Unless it is an emergency or a Good Samaritan Act then it is likely to be unlawful.

It is a criminal offence to wilfully and falsely pretend to be or use the title of physician, doctor of medicine, licentiate in medicine and surgery, bachelor of medicine, surgeon, general practitioner or apothecary or imply that you are registered under the Medical Act.  If the GMC investigate and believe it to be unlawful they can refer the matter to the police who may bring criminal proceedings.

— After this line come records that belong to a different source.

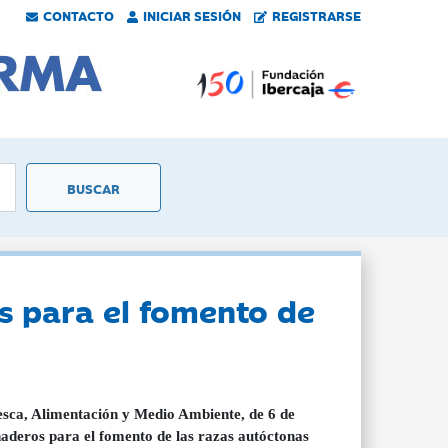
CONTACTO
INICIAR SESIÓN
REGISTRARSE
s para el fomento de
esca, Alimentación y Medio Ambiente, de 6 de
naderos para el fomento de las razas autóctonas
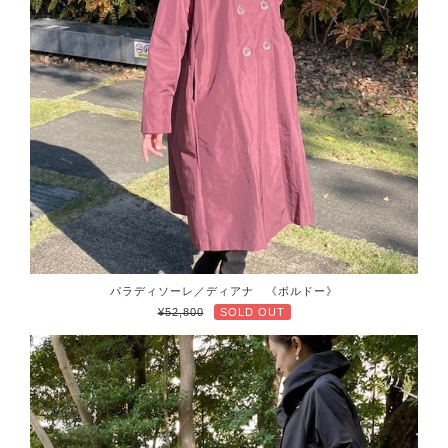
パラディソーレ／ディアナ 《ボルドー》
¥52,800
SOLD OUT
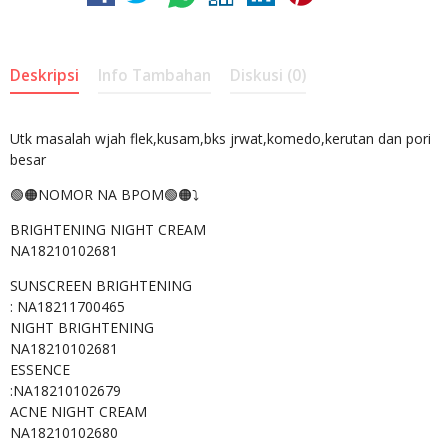
Deskripsi
Info Tambahan
Diskusi (0)
Utk masalah wjah flek,kusam,bks jrwat,komedo,kerutan dan pori
besar
🟢🟠NOMOR NA BPOM🟢🟠⤵️
BRIGHTENING NIGHT CREAM
NA18210102681
SUNSCREEN BRIGHTENING
: NA18211700465
NIGHT BRIGHTENING
NA18210102681
ESSENCE
:NA18210102679
ACNE NIGHT CREAM
NA18210102680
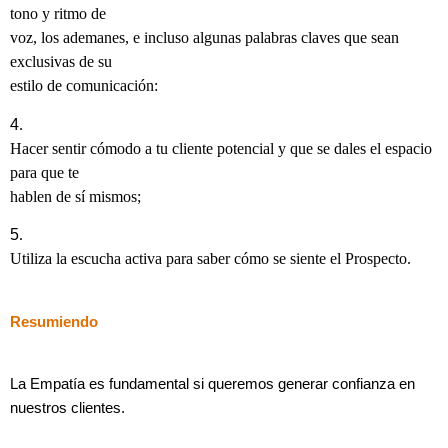
tono y ritmo de
voz, los ademanes, e incluso algunas palabras claves que sean
exclusivas de su
estilo de comunicación:
4
.
Hacer sentir cómodo a tu cliente potencial y que se dales el espacio
para que te
hablen de sí mismos;
5
.
Utiliza la escucha activa para saber cómo se siente el Prospecto.
Resumiendo
La Empatía es fundamental si queremos generar confianza en
nuestros clientes.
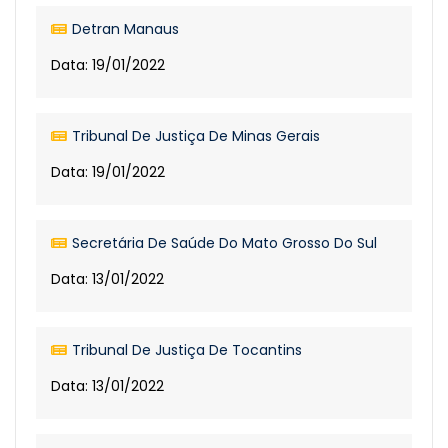
Detran Manaus
Data: 19/01/2022
Tribunal De Justiça De Minas Gerais
Data: 19/01/2022
Secretária De Saúde Do Mato Grosso Do Sul
Data: 13/01/2022
Tribunal De Justiça De Tocantins
Data: 13/01/2022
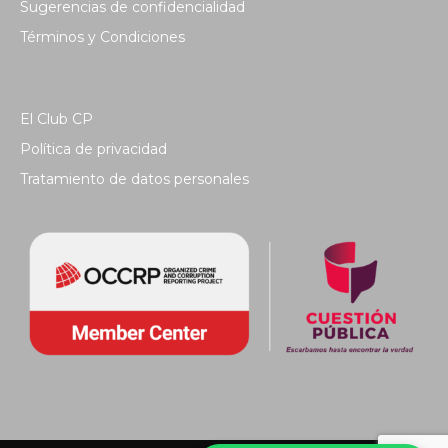
Sugerencias de confidencialidad
Términos y Condiciones
El Club CP
Política de privacidad
Tratamiento de datos personales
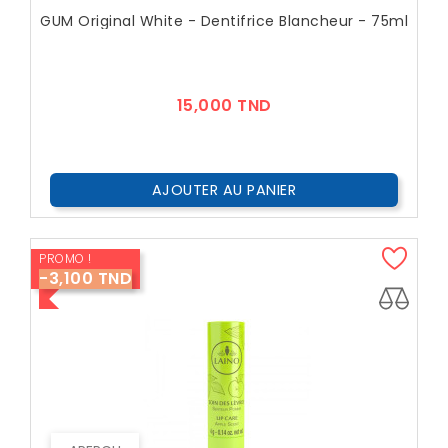
GUM Original White - Dentifrice Blancheur - 75ml
Prix
15,000 TND
AJOUTER AU PANIER
PROMO !
-3,100 TND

The definition of what constitutes ‘practicing medicine’ is not provided but there are hundreds of statutory provisions specifying when a doctor has to hold a licence to practice.  The Medical Act itself spells out certain positions which can only be held by those doctors who are fully registered.  This includes physician, surgeon or other medical officer in the naval, military or air service, in any hospital or other place for the reception of persons suffering from mental disorder, in any prison or any other public establishment, body or institution.

The leading High Court cases involving Doctors without licences to practice make it clear that the Courts view holding a licence as a key component of protecting the public by signifying competence.  The cases also show that dishonesty allegations will frequently attach to serious such cases because of the fundamental nature of the licence.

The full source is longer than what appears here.